Spirit Daily


In Eye Of Miraculous Guadalupe Image, A Figure Believed That Of St. Juan Diego

By Michael H. Brown

This week, and really for much of the year, the secular press has been trying to stoke up controversies about the man who is canonized today, St. Juan Diego of Cuautitlan -- who saw the Mother of God on a hillside at a spot later known as Guadalupe. Among the controversies is St. Juan Diego's appearance: did he look as he is so often portrayed, with dark, pointed features -- which certain people think is too similar to the Spanish conquistadors -- or would the appearance of a Chichimeca Indian have been somewhat different?

We answer with this: if you want to know what Juan Diego really looked like, you may want to look into the eyes of the Guadalupe image.

That's right: there are many who believe that the eyes of the Guadalupe Virgin bear miraculous profiles -- inexplicable outlines of what look like faces (see below) -- and that one of them may be St. Juan Diego. When the eyes of the Guadalupe image are magnified and enhanced by computer, there are startling images that also include the features of an unidentified woman; an unknown bearded man; and the profile of what many believe to have been the bishop, Juan de Zummarraga.

"The image of the Virgin of Guadalupe, which has been given to me for study, contains in the cornea these reflections," noted an opthamaologist, Dr. Javier Torroella-Bueno. "In the images in question, there is a perfect collocation in the agreement with this principle, the distortion of the figures even concurring with the predicted curvature of the cornea."

In other words, like the eyes of a living person, those of the Guadalupe image seem to have photographically recorded scenes from back in 1531, and one of them may have been that of St. Diego visiting the bishop to show him roses that had miraculously sprouted by the hill of apparitions. It was while Juan was unfolding his  cloak or "tilma," which he had used to hold the roses, that a life-sized image of Mary was revealed, astonishing them both. A color image of a woman on a burlap cloak!

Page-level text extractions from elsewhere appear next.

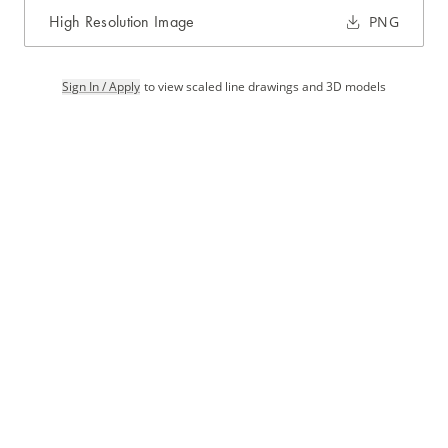
High Resolution Image
PNG
Sign In / Apply
to view scaled line drawings and 3D models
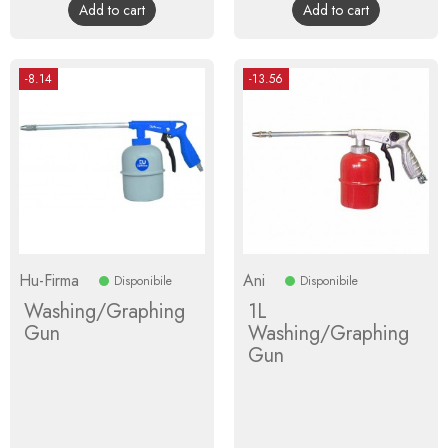
Add to cart
Add to cart
-8.14
-13.56
Hu-Firma
Ani
Disponibile
Disponibile
Washing/Graphing
1L
Gun
Washing/Graphing
Gun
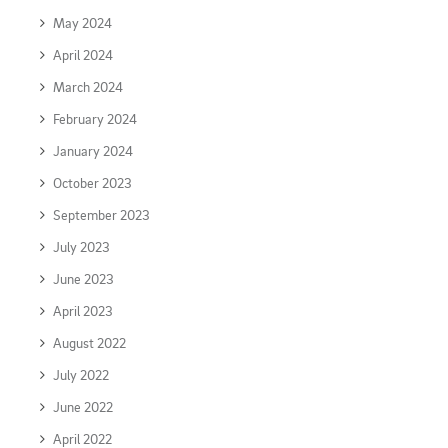
May 2024
April 2024
March 2024
February 2024
January 2024
October 2023
September 2023
July 2023
June 2023
April 2023
August 2022
July 2022
June 2022
April 2022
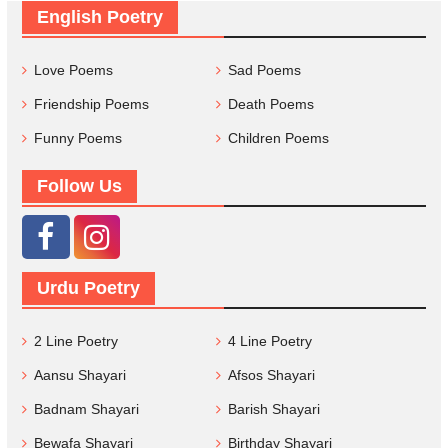
English Poetry
Love Poems
Sad Poems
Friendship Poems
Death Poems
Funny Poems
Children Poems
Follow Us
Urdu Poetry
2 Line Poetry
4 Line Poetry
Aansu Shayari
Afsos Shayari
Badnam Shayari
Barish Shayari
Bewafa Shayari
Birthday Shayari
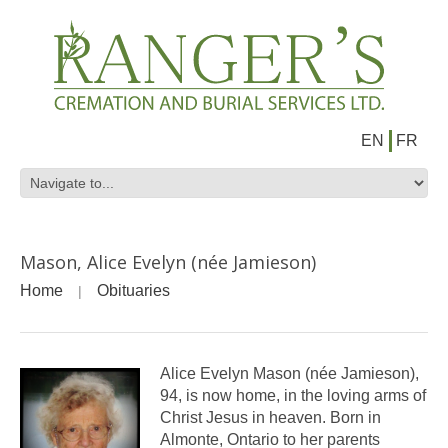
EN
FR
Mason, Alice Evelyn (née Jamieson)
Home
Obituaries
Alice Evelyn Mason (née Jamieson),
94, is now home, in the loving arms of
Christ Jesus in heaven. Born in
Almonte, Ontario to her parents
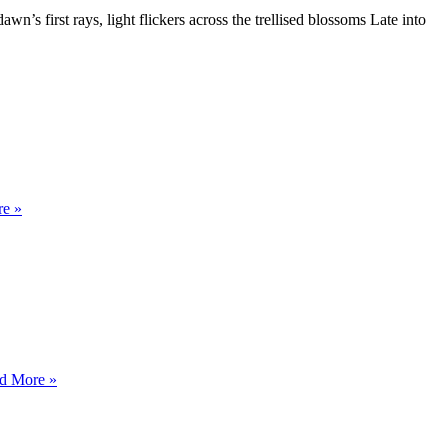
n’s first rays, light flickers across the trellised blossoms Late into
BY
e »
THE
EEL
RIVER
CENTERED
d More »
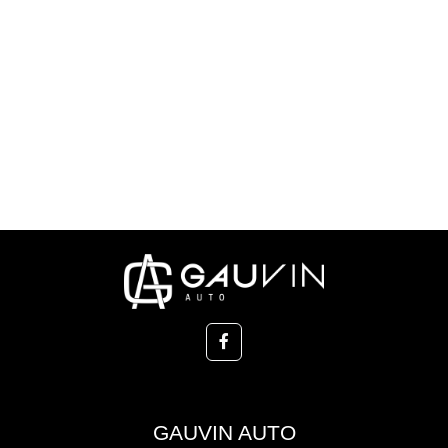
GAUVIN AUTO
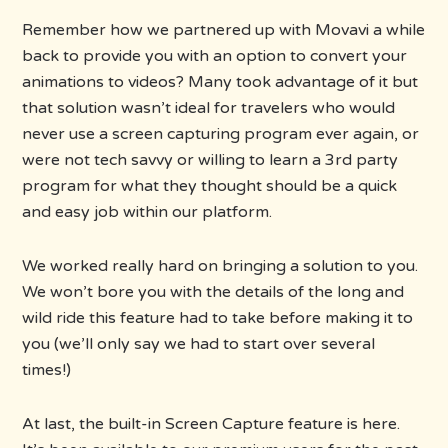
Remember how we partnered up with Movavi a while
back to provide you with an option to convert your
animations to videos? Many took advantage of it but
that solution wasn’t ideal for travelers who would
never use a screen capturing program ever again, or
were not tech savvy or willing to learn a 3rd party
program for what they thought should be a quick
and easy job within our platform.
We worked really hard on bringing a solution to you.
We won’t bore you with the details of the long and
wild ride this feature had to take before making it to
you (we’ll only say we had to start over several
times!)
At last, the built-in Screen Capture feature is here.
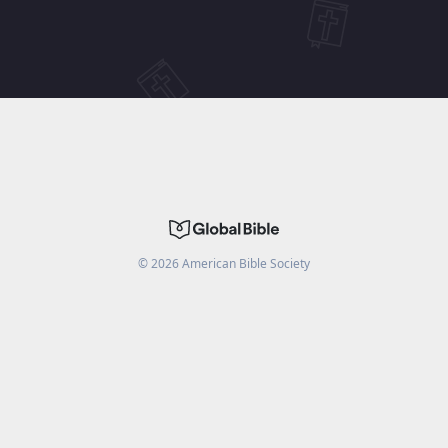
©
2026
American Bible Society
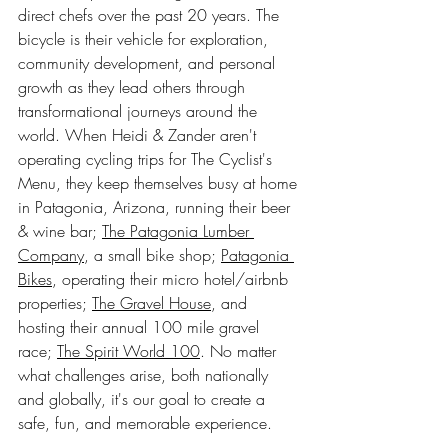
direct chefs over the past 20 years. The 
bicycle is their vehicle for exploration, 
community development, and personal 
growth as they lead others through 
transformational journeys around the 
world. When Heidi & Zander aren't 
operating cycling trips for The Cyclist's 
Menu, they keep themselves busy at home 
in Patagonia, Arizona, running their beer 
& wine bar; 
The Patagonia Lumber 
Company
, a small bike shop; 
Patagonia 
Bikes
, operating their micro hotel/airbnb 
properties; 
The Gravel House
, and 
hosting their annual 100 mile gravel 
race; 
The Spirit World 100
. No matter 
what challenges arise, both nationally 
and globally, it's our goal to create a 
safe, fun, and memorable experience.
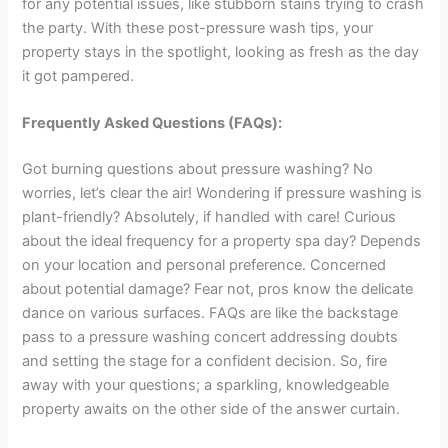
for any potential issues, like stubborn stains trying to crash
the party. With these post-pressure wash tips, your
property stays in the spotlight, looking as fresh as the day
it got pampered.
Frequently Asked Questions (FAQs):
Got burning questions about pressure washing? No
worries, let’s clear the air! Wondering if pressure washing is
plant-friendly? Absolutely, if handled with care! Curious
about the ideal frequency for a property spa day? Depends
on your location and personal preference. Concerned
about potential damage? Fear not, pros know the delicate
dance on various surfaces. FAQs are like the backstage
pass to a pressure washing concert addressing doubts
and setting the stage for a confident decision. So, fire
away with your questions; a sparkling, knowledgeable
property awaits on the other side of the answer curtain.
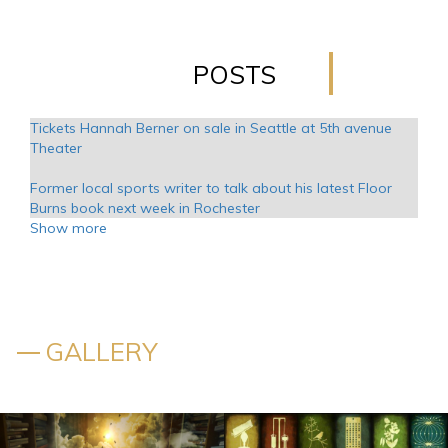
POSTS
Tickets Hannah Berner on sale in Seattle at 5th avenue
Theater
Former local sports writer to talk about his latest Floor
Burns book next week in Rochester
Show more
Kansas announces additional tour dates in 2025
Creed adds 23 new dates to its Summer 99 Tour
Jimmy Kimmel makes fun of the friends of the Reunion of
GALLERY
Friends. Aniston was not pissed off
Jay Leno returns to the CFCC S Wilson Center with the
special guest Arsenio Hall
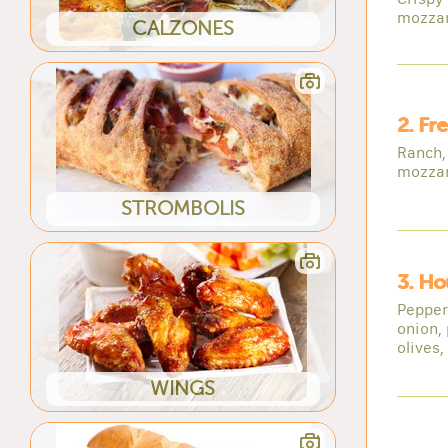
mozzar
CALZONES
2. Fr
Ranch, 
mozzar
STROMBOLIS
3. Ho
Pepper
onion,
olives,
WINGS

Bishop Zummarraga's jaw had to have dropped. We know he rose from his chair and fell to his knees. Others in the room did the same. Was this the scene the remarkable eyes recorded? As the flowers tumbled from the tilma, which dropped to Juan's knees, they saw the image of the Madonna, the famous image of an olive-complected woman with her hands folded near her heart, her head bent slightly to the right, looking down somberly.

The coloration seemed to be of no known combination of pigments or dye, and the colors changed when viewed from various distances, seeming more like the "surface sculpting" of a bird's feather or a butterfly's scales than any artificial coloring. Like the Shroud of Turin, there remains no rational explanation for how the image had gotten there.

Then there were those eyes! The images in them were only found by modern science, and while the first discovery was first made with the right eye, it is in the left that Juan Diego may have been recorded. Using a photograph of the image marked off in one-millimeter squares and computer amplification to magnify each square 2,500 times, a scientist named Dr. Jose Aste-Tonsmann found that in the iris could be seen at least four figures -- one of which appeared to be an Indian peasant with his hands lifted in prayer. "I believe, without fear of error, that this person is Juan Diego," wrote the respected scientist!

Dr. Tonsman theorized that the other figures were Bishop Zumarraga and a translator named Juan Gonalez "and were imprinted in the left eye of the picture at the time it made its miraculous appearance on the tilma," writes another scientist, Dr. Jody Brant Smith. "They are what the Virgin herself saw at that moment."